DATA SUPPLIED.
• • • •

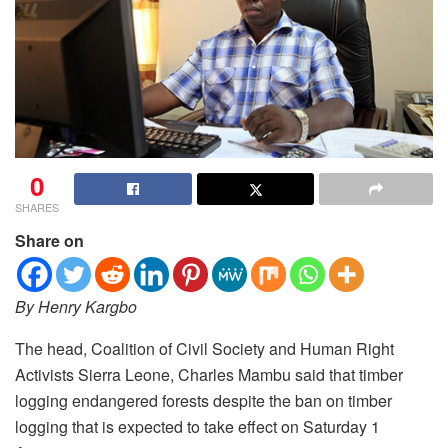
0
SHARES
Share on
By Henry Kargbo
The head, Coalition of Civil Society and Human Right
Activists Sierra Leone, Charles Mambu said that timber
logging endangered forests despite the ban on timber
logging that is expected to take effect on Saturday 1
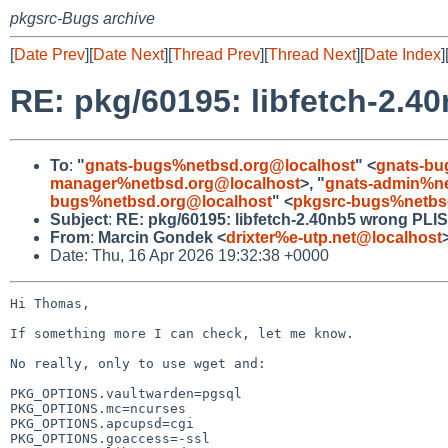
pkgsrc-Bugs archive
[
Date Prev
][
Date Next
][
Thread Prev
][
Thread Next
][
Date Index
]
RE: pkg/60195: libfetch-2.4
To
:
"
gnats-bugs%netbsd.org@localhost
" <
gnats-bu
manager%netbsd.org@localhost
>, "
gnats-admin%ne
bugs%netbsd.org@localhost
" <
pkgsrc-bugs%netbs
Subject
:
RE: pkg/60195: libfetch-2.40nb5 wrong PLI
From
:
Marcin Gondek <
drixter%e-utp.net@localhost
Date: Thu, 16 Apr 2026 19:32:38 +0000
Hi Thomas,

If something more I can check, let me know.

No really, only to use wget and:

PKG_OPTIONS.vaultwarden=pgsql

PKG_OPTIONS.mc=ncurses

PKG_OPTIONS.apcupsd=cgi

PKG_OPTIONS.goaccess=-ssl
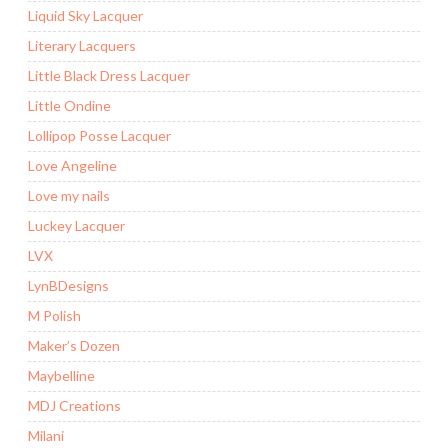
Liquid Sky Lacquer
Literary Lacquers
Little Black Dress Lacquer
Little Ondine
Lollipop Posse Lacquer
Love Angeline
Love my nails
Luckey Lacquer
LVX
LynBDesigns
M Polish
Maker’s Dozen
Maybelline
MDJ Creations
Milani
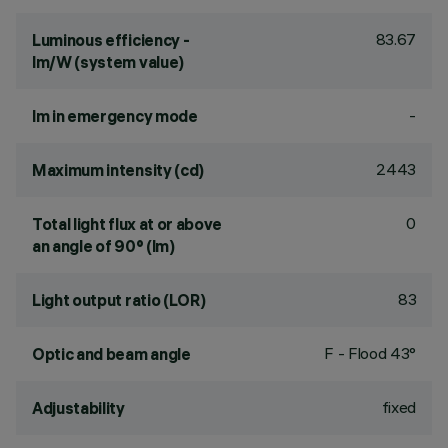
83.67
Luminous efficiency -
lm/W (system value)
-
lm in emergency mode
2443
Maximum intensity (cd)
0
Total light flux at or above
an angle of 90° (lm)
83
Light output ratio (LOR)
F - Flood 43°
Optic and beam angle
fixed
Adjustability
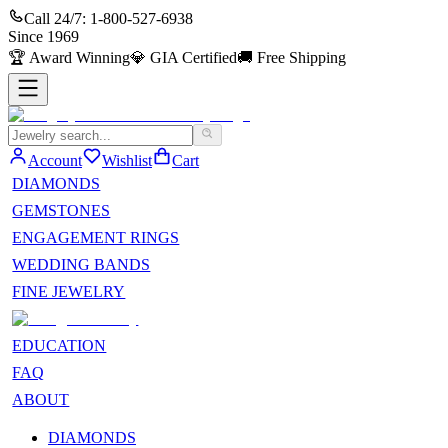
Call 24/7:
1-800-527-6938
Since
1969
🏆
Award Winning
💎
GIA Certified
🚚
Free Shipping
Account
Wishlist
Cart
DIAMONDS
GEMSTONES
ENGAGEMENT RINGS
WEDDING BANDS
FINE JEWELRY
EDUCATION
FAQ
ABOUT
DIAMONDS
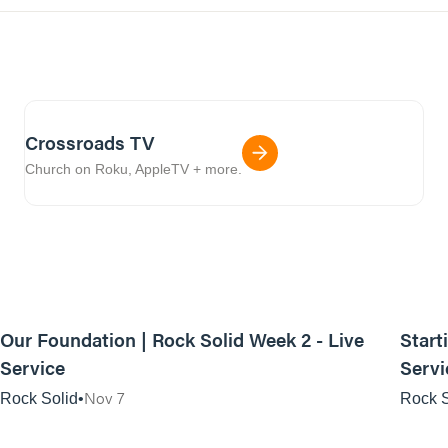
Crossroads TV
Church on Roku, AppleTV + more.
01:14:58
Our Foundation | Rock Solid Week 2 - Live
Start
Service
Servi
Nov 7
Rock Solid
Rock S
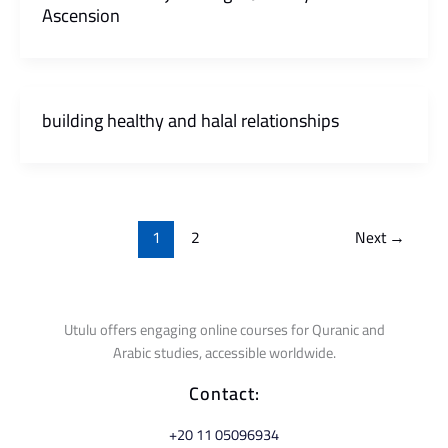
Ascension
building healthy and halal relationships
1
2
Next
→
Utulu offers engaging online courses for Quranic and
Arabic studies, accessible worldwide.
Contact:
⁦+20 11 05096934⁩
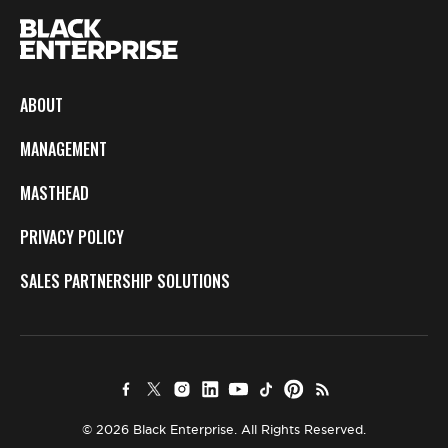
ABOUT
MANAGEMENT
MASTHEAD
PRIVACY POLICY
SALES PARTNERSHIP SOLUTIONS
© 2026 Black Enterprise. All Rights Reserved.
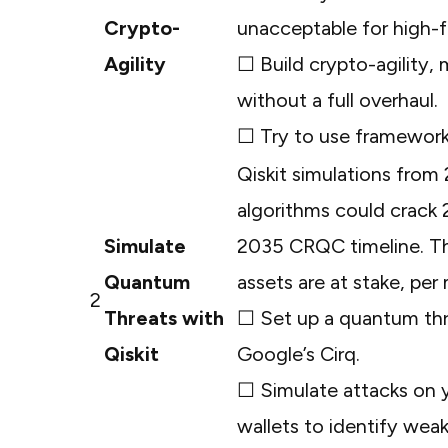
Crypto-
unacceptable for high-
Agility
☐ Build crypto-agility,
without a full overhaul.
☐ Try to use frameworks
Qiskit simulations from
algorithms could crack
Simulate
2035 CRQC timeline. This 
Quantum
assets are at stake, per
2
Threats with
☐ Set up a quantum thre
Qiskit
Google’s Cirq.
☐ Simulate attacks on 
wallets to identify weak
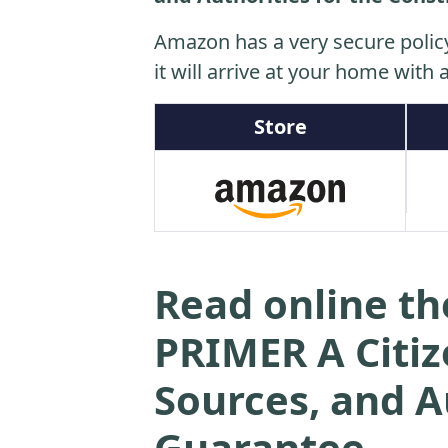
Amazon has a very secure polic
it will arrive at your home with a
Store
Read online 
PRIMER A Citiz
Sources, and A
Guarantee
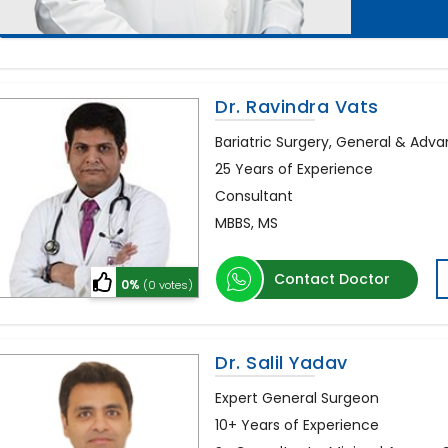
Dr. Ravindra Vats
Bariatric Surgery, General & Adv
25 Years of Experience
Consultant
MBBS, MS
Contact Doctor
0%
(0 votes)
Dr. Salil Yadav
Expert General Surgeon
10+ Years of Experience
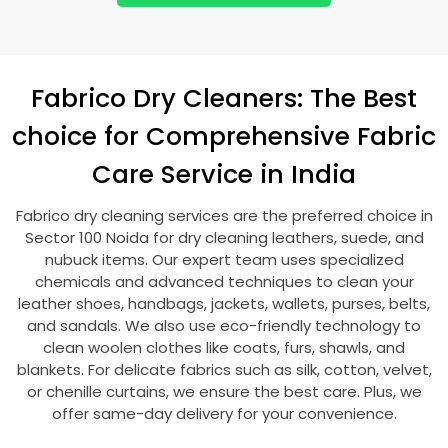
Fabrico Dry Cleaners: The Best
choice for Comprehensive Fabric
Care Service in India
Fabrico dry cleaning services are the preferred choice in
Sector 100 Noida
for dry cleaning leathers, suede, and
nubuck items. Our expert team uses specialized
chemicals and advanced techniques to clean your
leather shoes, handbags, jackets, wallets, purses, belts,
and sandals. We also use eco-friendly technology to
clean woolen clothes like coats, furs, shawls, and
blankets. For delicate fabrics such as silk, cotton, velvet,
or chenille curtains, we ensure the best care. Plus, we
offer same-day delivery for your convenience.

• • • •

EXERCISE AIM.
Copy exactly the lines from the one containing "Read online" through the final line of the records above, both included, and leave out any pictures.

TASK ANSWER.
Read online 
PRIMER A Citiz
Sources, and A
Guarantee
Dr. Ravindra Vats
Bariatric Surgery, General & Adv
25 Years of Experience
Consultant
MBBS, MS
Contact Doctor
0%
(0 votes)
Dr. Salil Yadav
Expert General Surgeon
10+ Years of Experience
Fabrico Dry Cleaners: The Best
choice for Comprehensive Fabric
Care Service in India
Fabrico dry cleaning services are the preferred choice in
Sector 100 Noida
for dry cleaning leathers, suede, and
nubuck items. Our expert team uses specialized
chemicals and advanced techniques to clean your
leather shoes, handbags, jackets, wallets, purses, belts,
and sandals. We also use eco-friendly technology to
clean woolen clothes like coats, furs, shawls, and
blankets. For delicate fabrics such as silk, cotton, velvet,
or chenille curtains, we ensure the best care. Plus, we
offer same-day delivery for your convenience.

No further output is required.